We also have audited, in accordance with the standards of the Public Company Accounting Oversight Board (United States), the effectiveness of Lehman Brothers Holdings Inc.’s internal control over financial reporting as of November 30, 2007, based on criteria established in Internal Control-Integrated Framework issued by the Committee of Sponsoring Organizations of the Treadway Commission and our report dated January 28, 2008 expressed an unqualified opinion thereon.

Ernst & Young
New York, New York
January 28, 2008

4 replies
  1. Francine McKenna
    Francine McKenna says:


    Yes, it makes me sick to my stomach. You can imagine I will have much more to say on this very soon.

  2. Anonymous
    Anonymous says:

    The hits just keep on coming…

    Why am I not surprised…how would any Big 4 be able to maintain arms length and not be entangled in any conflict?

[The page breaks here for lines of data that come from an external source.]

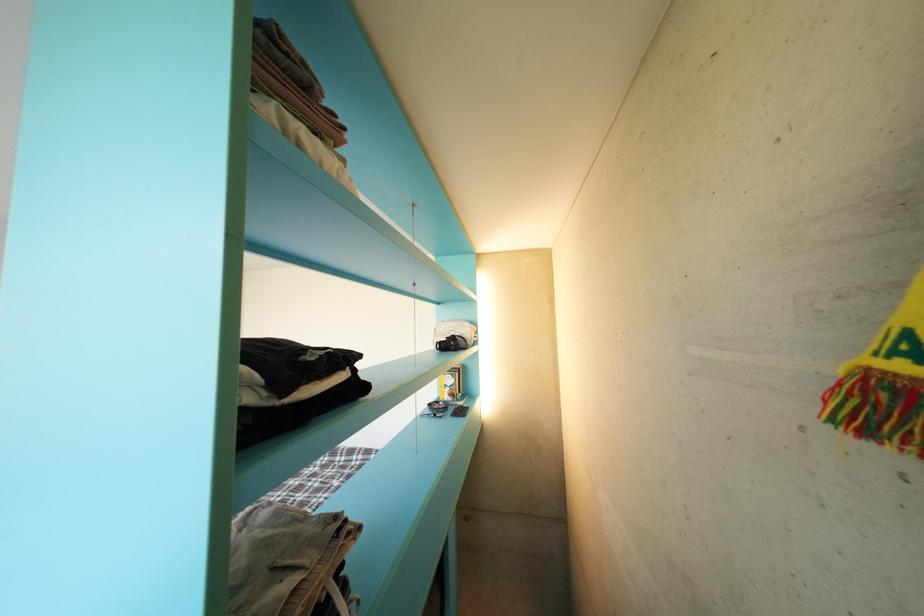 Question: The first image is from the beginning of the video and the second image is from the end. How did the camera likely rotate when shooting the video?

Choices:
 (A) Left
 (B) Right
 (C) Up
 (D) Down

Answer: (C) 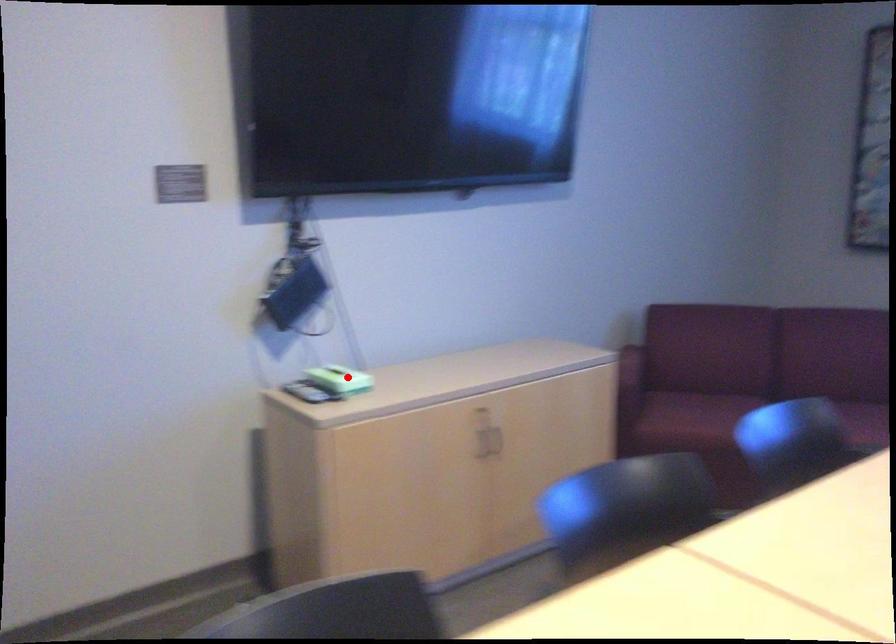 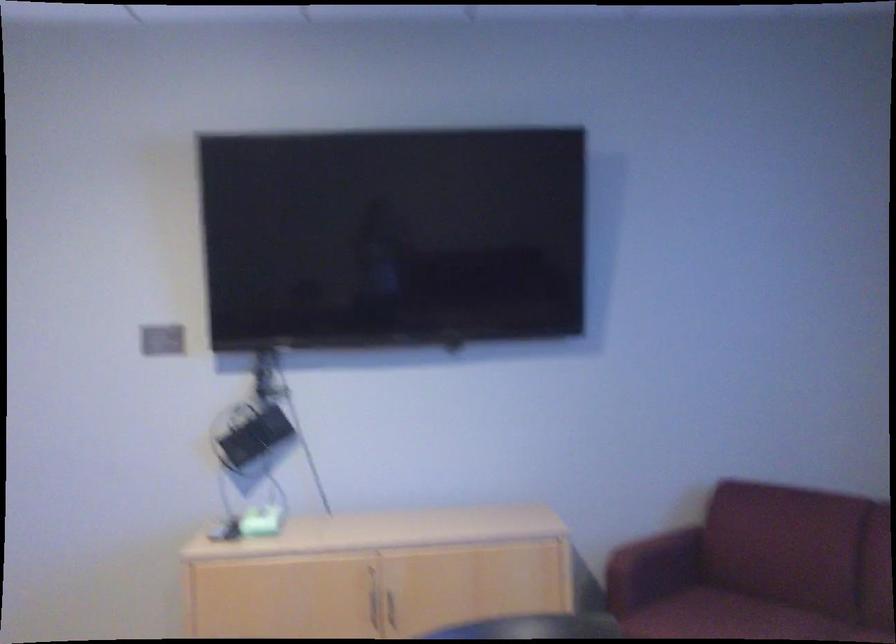 Locate, in the second image, the point that corresponds to the highlighted location in the first image.

(257, 522) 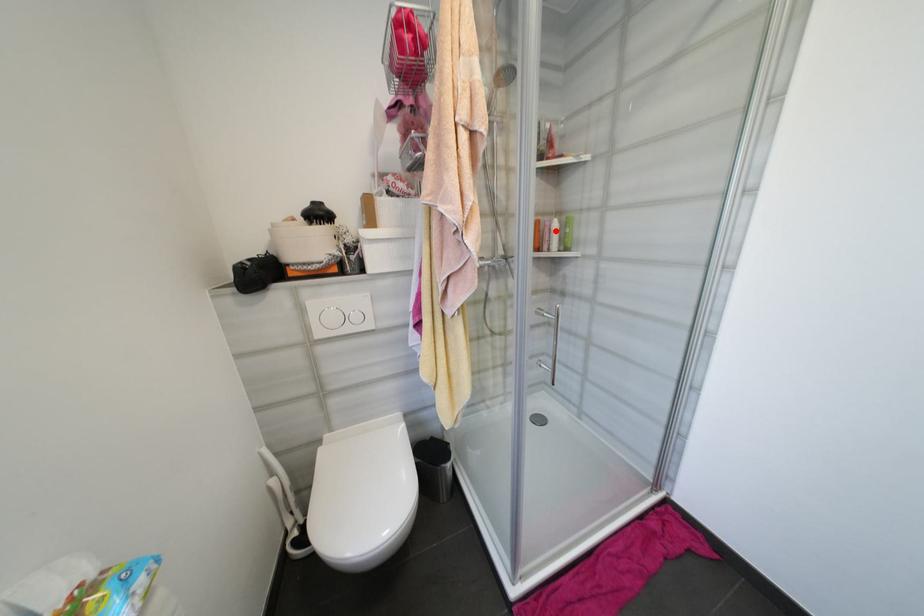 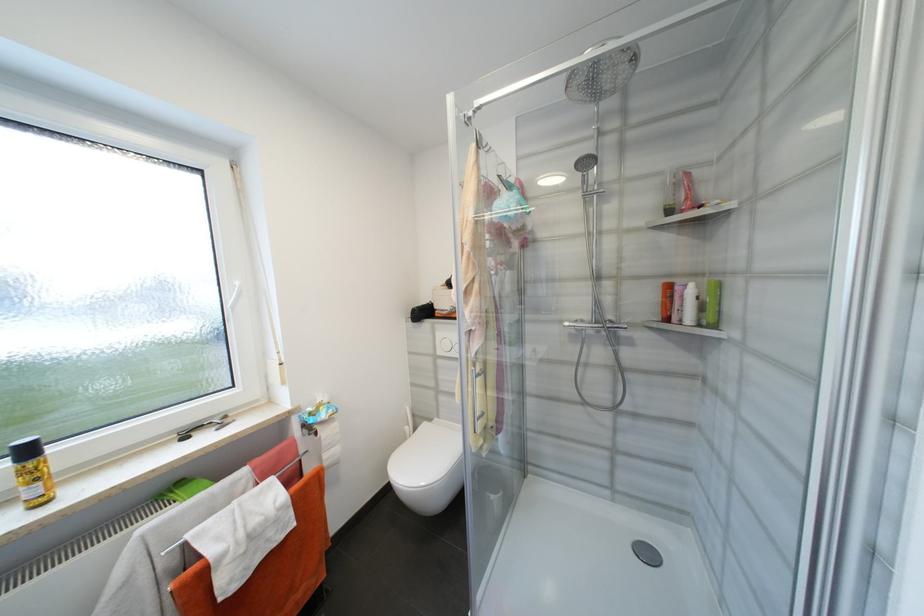 The point at the highlighted location is marked in the first image. Where is the corresponding point in the second image?

(687, 297) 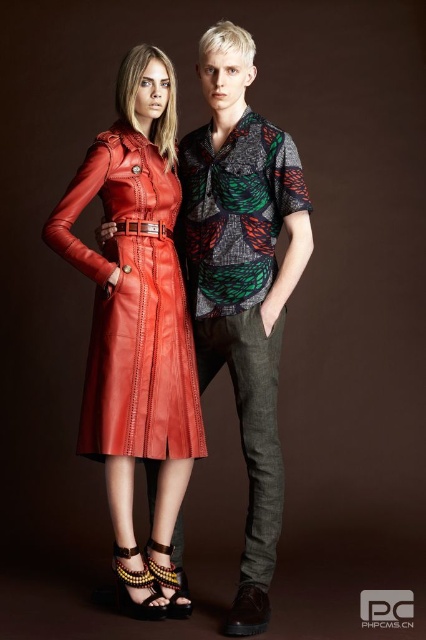 Question: Which object appears farthest from the camera in this image?

Choices:
 (A) matte leather dress at center
 (B) gold metallic sandal at lower center
 (C) multicolored beaded sandal at lower center
 (D) matte leather dress at left

Answer: (B)

Question: Is matte leather dress at left to the right of gold metallic sandal at lower center from the viewer's perspective?

Choices:
 (A) yes
 (B) no

Answer: (B)

Question: Among these points, which one is nearest to the camera?

Choices:
 (A) (81, 180)
 (B) (146, 568)
 (C) (149, 72)
 (D) (149, 544)

Answer: (A)

Question: From the image, what is the correct spatial relationship of matte leather dress at left in relation to multicolored beaded sandal at lower center?

Choices:
 (A) above
 (B) below

Answer: (A)

Question: Which object appears closest to the camera in this image?

Choices:
 (A) gold metallic sandal at lower center
 (B) matte leather dress at left

Answer: (B)

Question: Can you confirm if matte leather dress at left is thinner than multicolored beaded sandal at lower center?

Choices:
 (A) no
 (B) yes

Answer: (A) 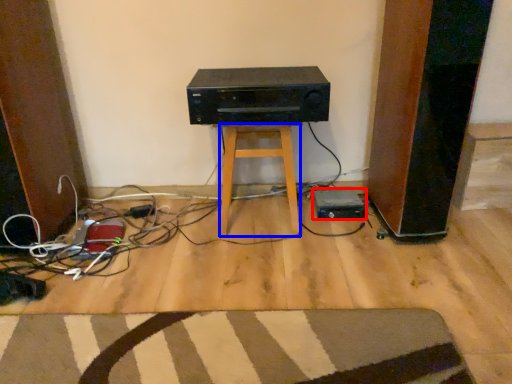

    Were other options – i.e. non CPA firms – even considered? Why not a gubiment OIG agency…anything but those two firms who are neck deep in this mess with their clients.

    No one in Congress is screaming about this? Someone in Congress is always screaming about something – why not this.

    Nobody cares about the auditors I suppose…other than plaintiff lawyers…oh the tangled web we weave…

    But I digress.

    — The Great Santini

  3. Anonymous
    Anonymous says:

    “So much discussion about “fair value, ” mark-to-market accounting, and accounting standards such as FAS 157. This blog has never been about discussing or dissecting the technical merits of one accounting standard or another, or even about how accountants and auditors should apply the standards. I know enough to know my limits.”